Numa comparação com as
moedas das principais economias
latino-americanas, o real foi a que
sofreu os maiores abalos a partir
do último dia 17, quando se intensificaram nos mercados os efeitos
da iminência da guerra.
No período, o dólar acumulou
alta de 3,61% no México e aumento de 2,25% no Chile. Na Argentina, houve queda de 1,53%, por
causa da conclusão de um acordo
com o FMI (Fundo Monetário Internacional). No Brasil, a elevação
foi de 7,05%, considerando as taxas médias diárias apuradas pelo
Banco Central.
Instabilidade
Mais do que a diferença de taxas, o comportamento da cotação
do dólar no mercado doméstico
mostra uma instabilidade muito
maior que nos países vizinhos
(ver gráfico).
As moedas mexicana e chilena
sofreram uma desvalorização
contínua e mais suave, enquanto
o real passou por solavancos diários, com altas e quedas intensas.

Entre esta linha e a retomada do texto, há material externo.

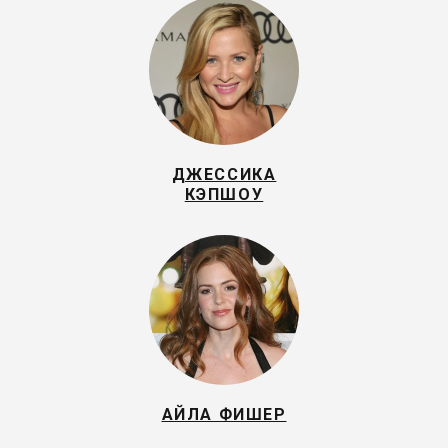
ДЖЕССИКА
КЭПШОУ
АЙЛА ФИШЕР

O fenômeno é ainda mais evidente ao se observar o câmbio do
início do ano até o dia 16, quando
a cotação do dólar despencou
6,78% e levou analistas a falarem
numa "lua-de-mel" entre o governo Luiz Inácio Lula da Silva e os
investidores.
A menos que se acredite na hipótese de o mercado brasileiro ter
um apego anormal ao pacifismo,
outras explicações devem ser buscadas para a transformação repentina da lua-de-mel numa crise
conjugal. "O mercado deu o benefício da dúvida ao governo, e tinha de dar mesmo, mas Lula ainda tem de entregar", diz Luiz Fernando Lopes, economista-chefe
do JP Morgan, referindo-se às
promessas de reforma da Previdência e autonomia do Banco
Central.
Leia-se: os credores do país gostaram muito, mais até do que esperavam, dos primeiros atos e declarações da equipe de Lula, mas,
de todos os motivos que levaram
à crise financeira do ano passado,
o único a ser eliminado foi a incerteza quanto ao resultado das eleições.

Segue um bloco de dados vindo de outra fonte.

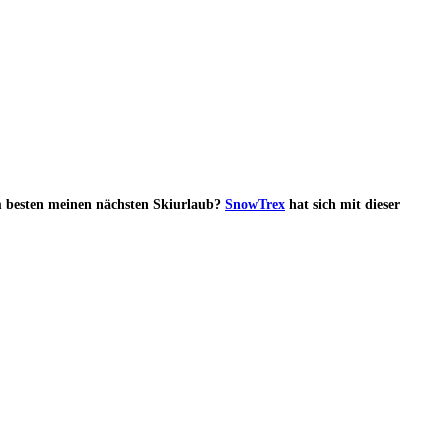
am besten meinen nächsten Skiurlaub?
SnowTrex
hat sich mit dieser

E, mesmo convencidos das boas
-sob a perspectiva deles, pelo
menos- intenções do novo governo, os investidores ainda duvidam das condições do governo
petista para promover as reformas que ficaram pelo caminho
durante os anos de Fernando
Henrique Cardoso.
O consultor Emílio Garófalo,
ex-diretor do BC, aponta uma razão técnica. No final de 2002, muito dinheiro foi enviado para fora
do país, e o retorno desse capital
valorizou o real na primeira quinzena de janeiro.
Quando o temor de guerra trouxe de volta a insegurança, continua Garófalo, os investidores buscaram refúgios mais seguros. "No
Brasil, qualquer mudança de investimento, para fundos estrangeiros ou outras moedas, passa
pelo dólar. Por isso, o dólar cai no
mundo e sobe no Brasil."
As explicações levam a uma
conclusão curiosa: a valorização
inicial do real foi movida por capital de curto prazo, especulativo,
o mesmo que o PT sempre condenou pelo seu poder de desestabilizar economias.
"Num momento de mudança
de expectativa, o primeiro capital
que sai ou aparece é o de curto
prazo", confirma Lopes, que também relativiza as comemorações
em torno das captações de recursos no exterior por empresas brasileiras em janeiro.
Repeteco
Como a maior parte delas foi
realizada por bancos, é provável
que se trate simplesmente de uma
estratégia para tomar dinheiro
mais barato no mercado externo e
emprestá-lo a juros altos no Brasil
-o mesmíssimo mecanismo que
levou à escalada do endividamento nos anos FHC.